The Colonials’ surge culminated in the meet’s final event, the men’s 400-yard freestyle relay. GW’s top relay squad – which consists of sophomore Alex Etz, reigning A-10 Rookie Performer of the Week Niccolo Wilson, Seedorff and sophomore Niklas Glenesk – matched Georgetown’s top relay team stroke-for-stroke. The crowd and both benches reached a fever pitch as Glenesk, who swam the anchor leg for the Colonials, tore through the final lap. Silence swept through the cavernous pool house, when he snatched first place by six-hundredths of a second.
“Nik kind of epitomizes the heart of the team,” Rhinehart said. “They have this ‘never say die’ attitude.”

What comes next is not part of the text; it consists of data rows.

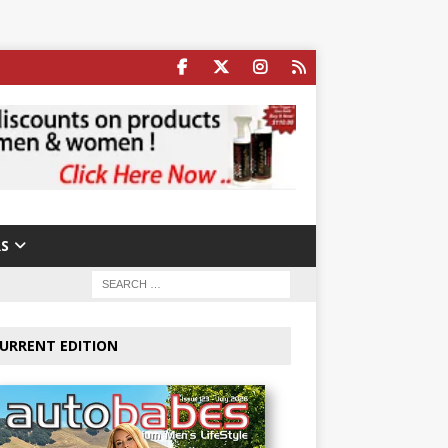
S
URRENT EDITION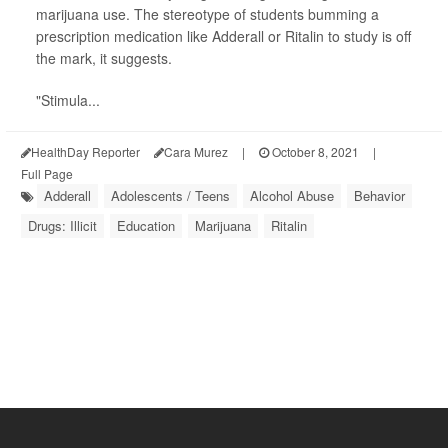
marijuana use. The stereotype of students bumming a
prescription medication like Adderall or Ritalin to study is off
the mark, it suggests.
"Stimula...
HealthDay Reporter
Cara Murez
|
October 8, 2021
|
Full Page
Adderall
Adolescents / Teens
Alcohol Abuse
Behavior
Drugs: Illicit
Education
Marijuana
Ritalin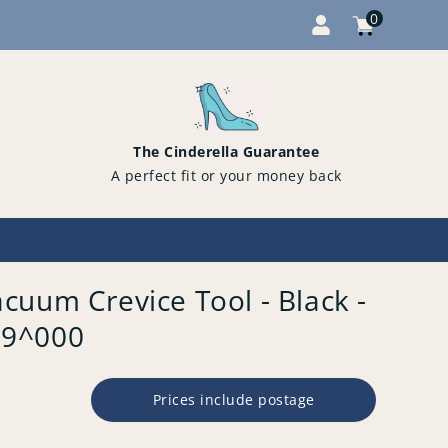
0
Cart
items
0
The Cinderella Guarantee
A perfect fit or your money back
cuum Crevice Tool - Black -
09^000
Prices include postage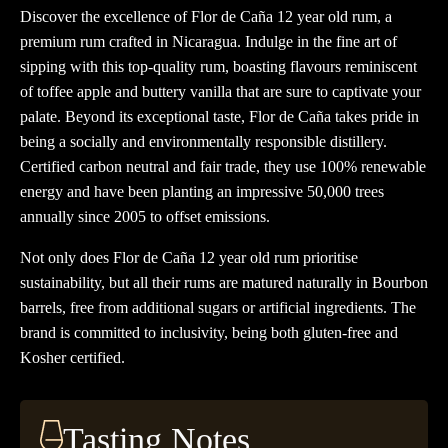
year
Discover the excellence of Flor de Caña 12 year old rum, a
old
premium rum crafted in Nicaragua. Indulge in the fine art of
Rum
sipping with this top-quality rum, boasting flavours reminiscent
quantity
of toffee apple and buttery vanilla that are sure to captivate your
palate. Beyond its exceptional taste, Flor de Caña takes pride in
being a socially and environmentally responsible distillery.
Certified carbon neutral and fair trade, they use 100% renewable
energy and have been planting an impressive 50,000 trees
annually since 2005 to offset emissions.
Not only does Flor de Caña 12 year old rum prioritise
sustainability, but all their rums are matured naturally in Bourbon
barrels, free from additional sugars or artificial ingredients. The
brand is committed to inclusivity, being both gluten-free and
Kosher certified.
Tasting Notes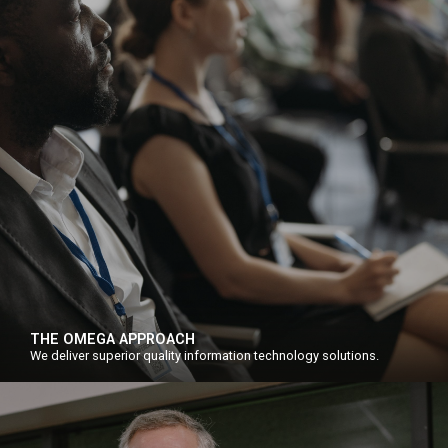
THE OMEGA APPROACH
We deliver superior quality information technology solutions.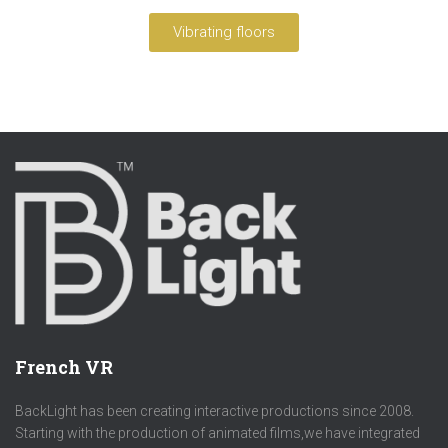
Vibrating floors
French VR
BackLight has been creating interactive productions since 2008.
Starting with the production of animated films,we have integrated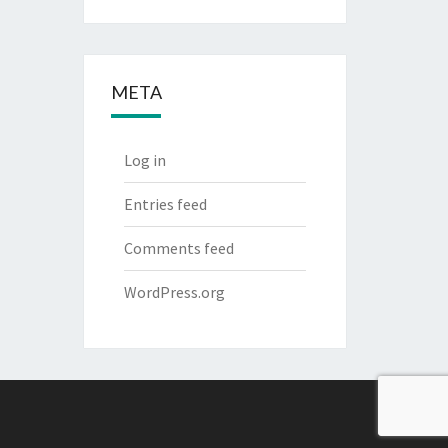
META
Log in
Entries feed
Comments feed
WordPress.org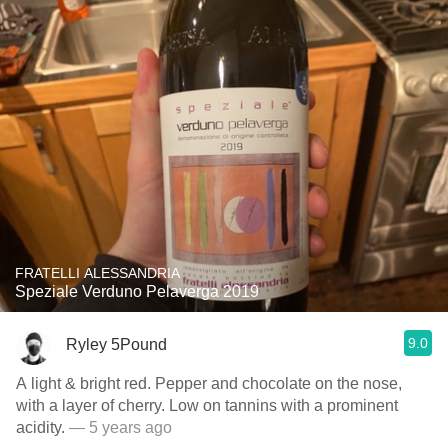
FRATELLI ALESSANDRIA
Speziale Verduno Pelaverga 2019
9.0
Ryley 5Pound
A light & bright red. Pepper and chocolate on the nose,
with a layer of cherry. Low on tannins with a prominent
acidity.
— 5 years ago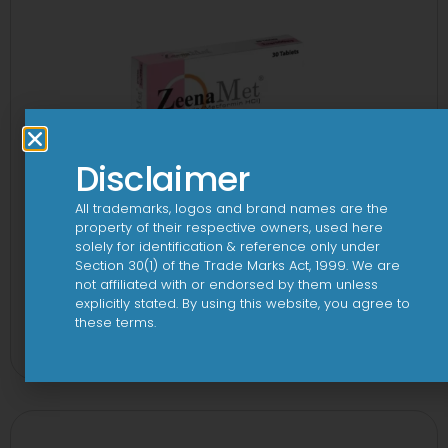
Disclaimer
All trademarks, logos and brand names are the
property of their respective owners, used here
solely for identification & reference only under
Section 30(1) of the Trade Marks Act, 1999. We are
not affiliated with or endorsed by them unless
explicitly stated. By using this website, you agree to
2-Met 2mg/500mg Tablet
these terms.
View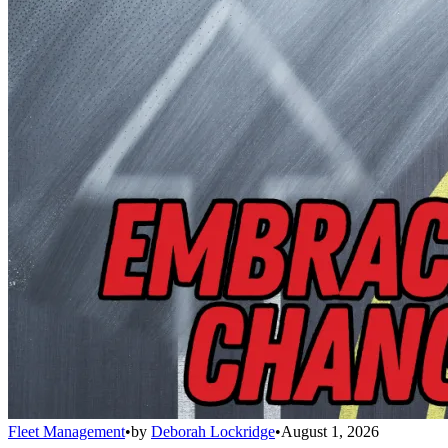
Fleet Management
•
by
Deborah Lockridge
•
August 1, 2026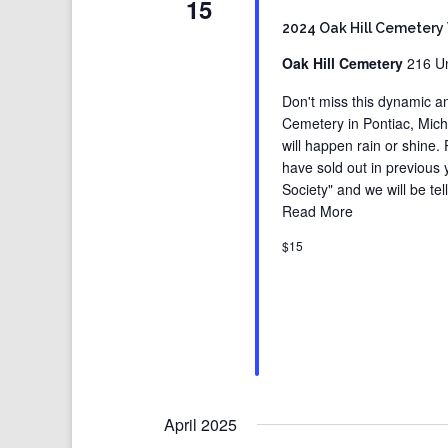
15
2024 Oak Hill Cemetery
Oak Hill Cemetery
216 Un
Don't miss this dynamic an
Cemetery in Pontiac, Michig
will happen rain or shine.
have sold out in previous
Society" and we will be tell
Read More
$15
April 2025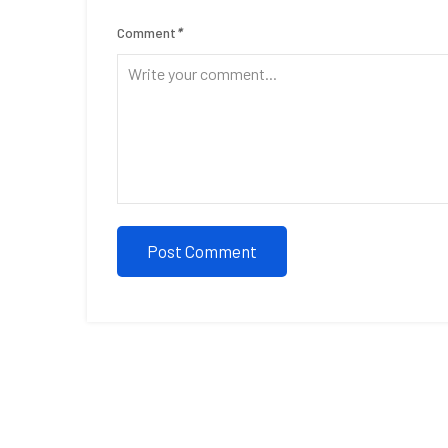
Comment
*
Post Comment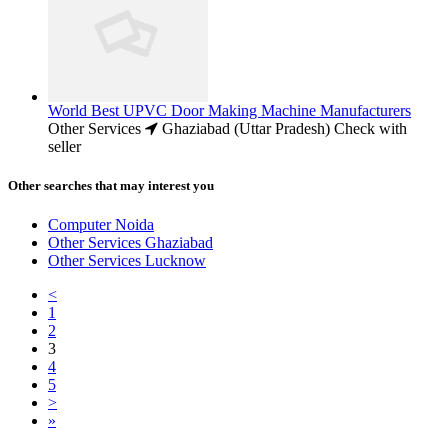
World Best UPVC Door Making Machine Manufacturers
Other Services
Ghaziabad (Uttar Pradesh)
Check with
seller
Other searches that may interest you
Computer Noida
Other Services Ghaziabad
Other Services Lucknow
<
1
2
3
4
5
>
»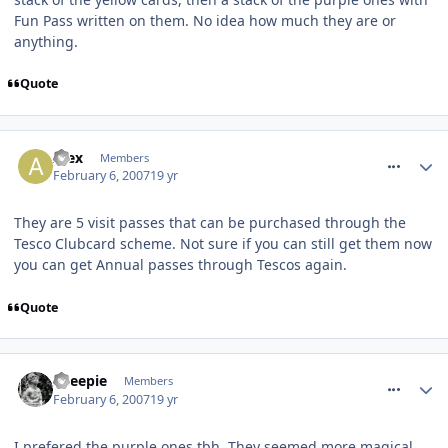
Fun Pass written on them. No idea how much they are or
anything.
Quote
comment_4542
Alex
Members
February 6, 2007
19 yr
They are 5 visit passes that can be purchased through the
Tesco Clubcard scheme. Not sure if you can still get them now
you can get Annual passes through Tescos again.
Quote
comment_4549
Sheepie
Members
February 6, 2007
19 yr
I prefered the purple ones tbh. They seemed more magical.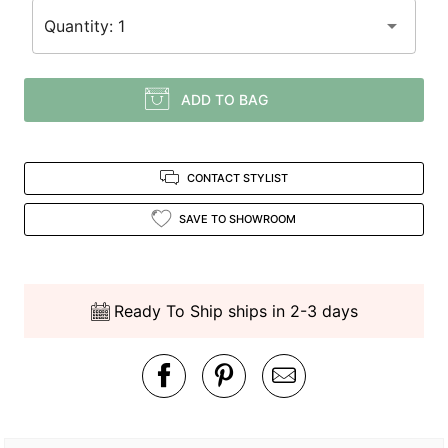
Quantity: 1
ADD TO BAG
CONTACT STYLIST
SAVE TO SHOWROOM
Ready To Ship ships in 2-3 days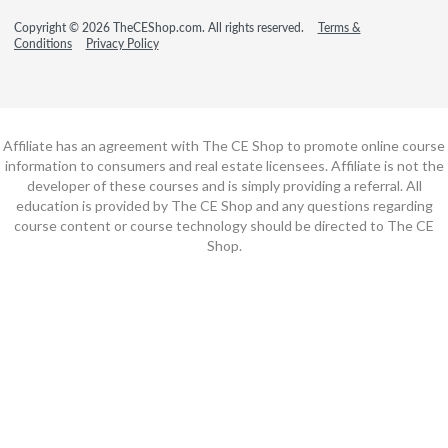
Copyright © 2026 TheCEShop.com. All rights reserved.
Terms &
Conditions
Privacy Policy
Affiliate has an agreement with The CE Shop to promote online course
information to consumers and real estate licensees. Affiliate is not the
developer of these courses and is simply providing a referral. All
education is provided by The CE Shop and any questions regarding
course content or course technology should be directed to The CE
Shop.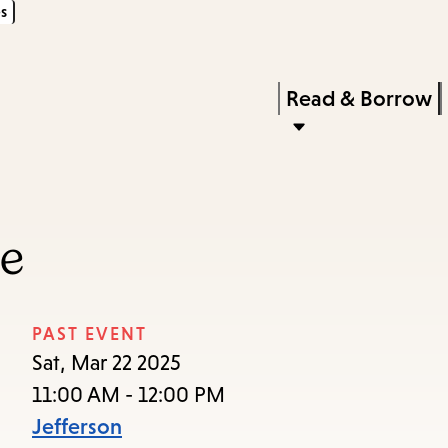
s
Skip
Skip
Enter
to
to
in
main
main
Press
Read & Borrow
keywords
content
navigation
Enter
to
activate
a
ce
submenu,
down
arrow
PAST EVENT
to
Sat, Mar 22 2025
access
11:00 AM - 12:00 PM
the
Jefferson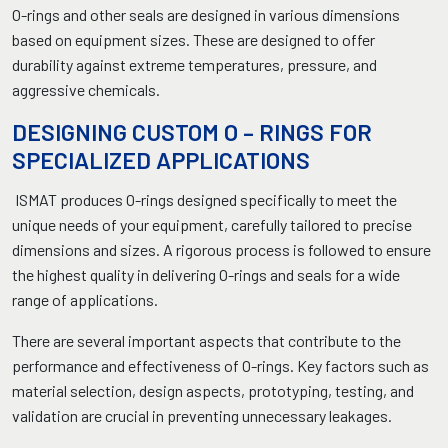
O-rings and other seals are designed in various dimensions
based on equipment sizes. These are designed to offer
durability against extreme temperatures, pressure, and
aggressive chemicals.
DESIGNING CUSTOM O – RINGS FOR
SPECIALIZED APPLICATIONS
ISMAT produces O-rings designed specifically to meet the
unique needs of your equipment, carefully tailored to precise
dimensions and sizes. A rigorous process is followed to ensure
the highest quality in delivering O-rings and seals for a wide
range of applications.
There are several important aspects that contribute to the
performance and effectiveness of O-rings. Key factors such as
material selection, design aspects, prototyping, testing, and
validation are crucial in preventing unnecessary leakages.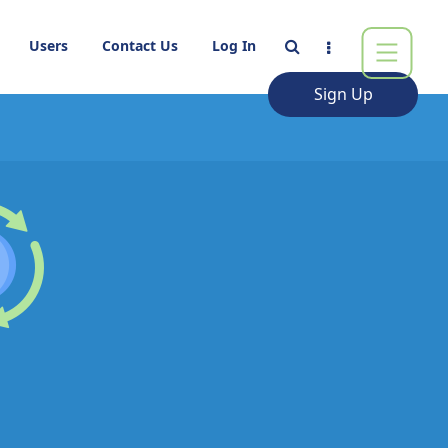
Users
Contact Us
Log In
Sign Up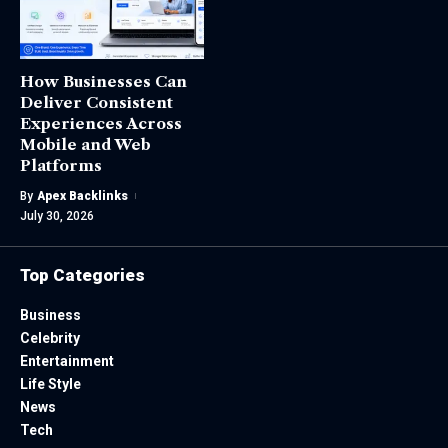
How Businesses Can
Deliver Consistent
Experiences Across
Mobile and Web
Platforms
By
Apex Backlinks
July 30, 2026
Top Categories
Business
Celebrity
Entertainment
Life Style
News
Tech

After struggling with fatigue and illness so far this month, the Colonials will face George Mason and Towson in back-to-back meets next weekend before beginning their taper period, when the team will start resting for the Atlantic 10 Championship meet in February. It’s a time during the season that Etz said “is like getting ice cream every day.”
“It takes a lot of guts to get up there and pour your heart out when you just can’t even feel like you can walk straight,” Rhinehart said. “This class right now will go to A-10’s and – they’re healthy, they’re going to rise above what everybody else is thinking about them,” he added.